通常の光学マウスであれば、接地面の移動距離をカウントする赤外線の表面センサに複数のボタンというのが一般的な組み合わせだ。Appleが昨年リリースしたMagic Mouseはこれをさらに発展させ、ボタン部分をMacBookのトラックパッドなどで採用されているマルチタッチのセンサにすることで、さらに複雑な動作の入力を実現している。
今回紹介する3Dマウスはこれをもう一段発展させたものとなり、Magic Mouseがボタン部分の改良だったのに対し、申請中の特許によれば移動量を測るセンサとして3軸ジャイロと加速度センサを搭載し、マウスの3次元移動を認識できるようになっている。
詳細な図はPatently Appleの記事を参照してほしいが、新型マウスの形状はマドレーヌやアーモンドというか、底面側が平らでない点に特徴がある。これにより平面移動だけでなく、左右や前方、手前に本体を傾けた場合の移動量も測定できるようになる。このほか加速度センサにより、本体底面を接地させたまま回転させ、その移動量の計測も可能だ。これにより、「本体の左右への傾け(Roll)」「本体の前方・手間への傾け(Pitch)」「本体の水平状態での回転(Yaw)」という3種類の動きが認識できる。そのおかげで、例えばRollではメニューの横スクロール、Pitchでは縦スクロール、Yawではオブジェクトの回転といった動作を手首の"ひねり"だけで指示できるようになる。
なお、Roll、Pitch、Yawという言葉だが、工学や航空用語で用いられる3次元空間での傾きを示すものだ。それぞれがXYZ軸での傾きを示している。
iMacが水冷を採用!?
次もPatently Appleが紹介している記事「Will Liquid Cooling be Coming to the iMac?」の話題がベースだが、ここで紹介している特許は番号がそれぞれ20080002350と20080291629という形で2008年のものであり、それほど新しくない。

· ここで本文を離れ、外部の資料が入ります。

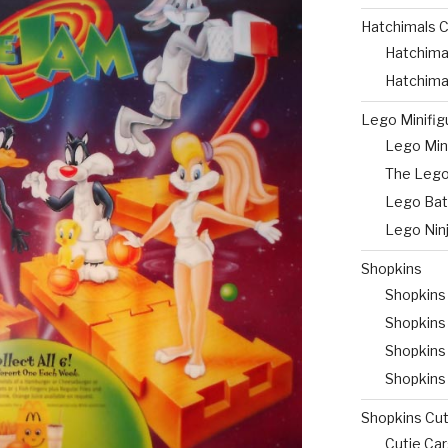
Hatchimals C
Hatchima
Hatchima
Lego Minifig
Lego Mini
The Lego
Lego Bat
Lego Nin
Shopkins
Shopkins
Shopkins
Shopkins 
Shopkins
Shopkins Cut
Cutie Ca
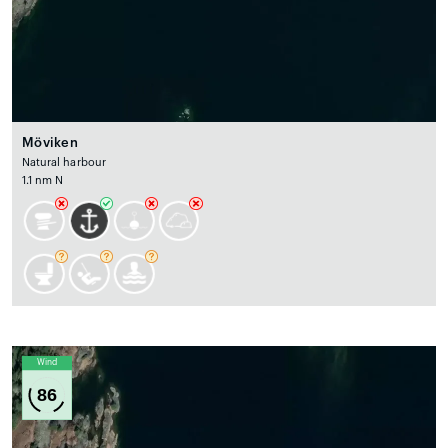
Möviken
Natural harbour
1.1 nm N
Wind
86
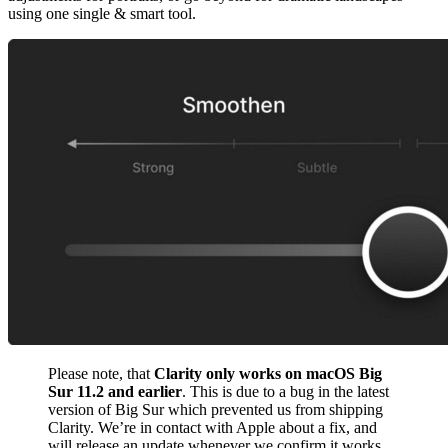
using one single & smart tool.
Please note, that
Clarity only works on macOS Big
Sur 11.2 and earlier
. This is due to a bug in the latest
version of Big Sur which prevented us from shipping
Clarity. We’re in contact with Apple about a fix, and
will release an update whenever we confirm it works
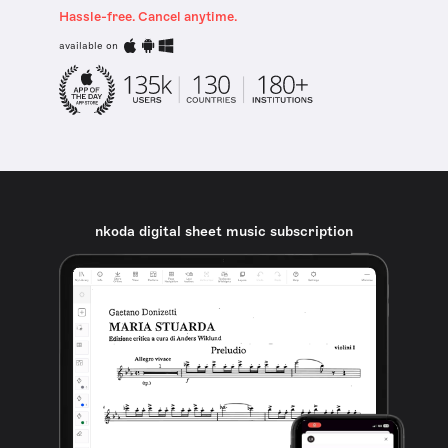
Hassle-free. Cancel anytime.
available on
nkoda digital sheet music subscription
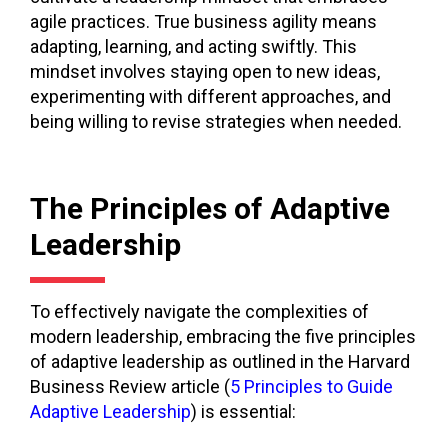
agile practices. True business agility means
adapting, learning, and acting swiftly. This
mindset involves staying open to new ideas,
experimenting with different approaches, and
being willing to revise strategies when needed.
The Principles of Adaptive
Leadership
To effectively navigate the complexities of
modern leadership, embracing the five principles
of adaptive leadership as outlined in the Harvard
Business Review article (
5 Principles to Guide
Adaptive Leadership
) is essential:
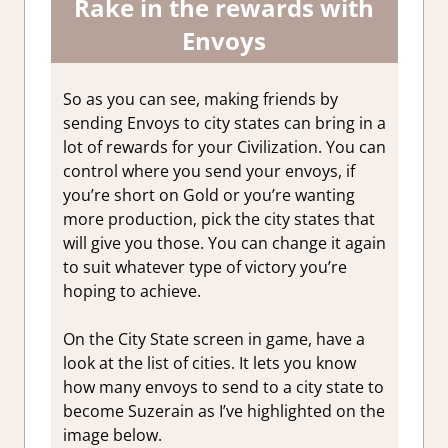
Rake in the rewards with
Envoys
So as you can see, making friends by
sending Envoys to city states can bring in a
lot of rewards for your Civilization. You can
control where you send your envoys, if
you’re short on Gold or you’re wanting
more production, pick the city states that
will give you those. You can change it again
to suit whatever type of victory you’re
hoping to achieve.
On the City State screen in game, have a
look at the list of cities. It lets you know
how many envoys to send to a city state to
become Suzerain as I’ve highlighted on the
image below.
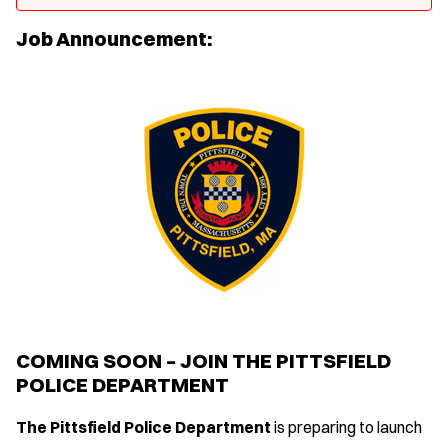
Job Announcement:
COMING SOON – JOIN THE PITTSFIELD
POLICE DEPARTMENT
The Pittsfield Police Department
is preparing to launch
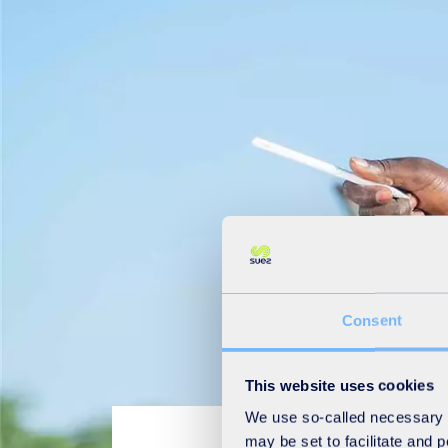
Consent
This website uses cookies
We use so-called necessary co
may be set to facilitate and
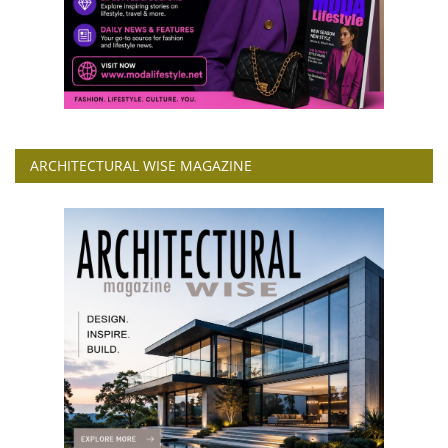
ARCHITECTURAL WISE MAGAZINE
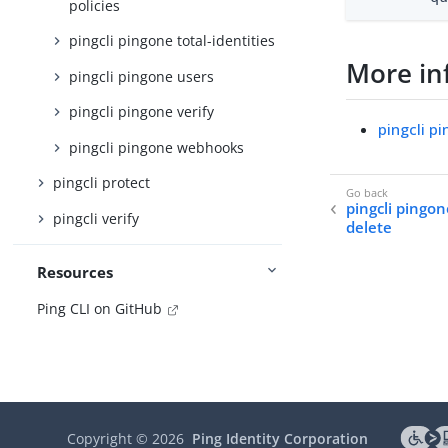
policies
pingcli pingone total-identities
More in
pingcli pingone users
pingcli pingone verify
pingcli p
pingcli pingone webhooks
pingcli protect
pingcli pingon
pingcli verify
delete
Resources
Ping CLI on GitHub
Copyright ©
2026
Ping Identity Corporation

Patently Appleによれば、これは同社の水冷システムに関する特許であり、デザイン上はiMac向けのものに見える。Apple自身は2006年から水冷システムの研究に取り組んでいるといわれ、将来的な必要性に備えていろいろ模索している姿がうかがえる。
なぜいま水冷システムが再びフィーチャーされたのかを考えれば、その答えはプロセッサのコア数増加によるTDPの増大と、そこに内蔵されたディスクリートのGPUが発する熱の増大にある。もともとノートPCのアーキテクチャをベースにしたiMacとはいえ、最近の27インチモデルでは4コアのIntel Core i5を採用し、GPUはディスクリートのATI Radeon HD 4850など、かなりハイエンドのものに近付いている。
さらに今年末から来年初頭での登場が見込まれるIntelの次世代プロセッサ「Sandybridge」では4~8コアが標準になるとみられ、より熱対策が求められる可能性がある。水冷はそのオプションの1つだろう。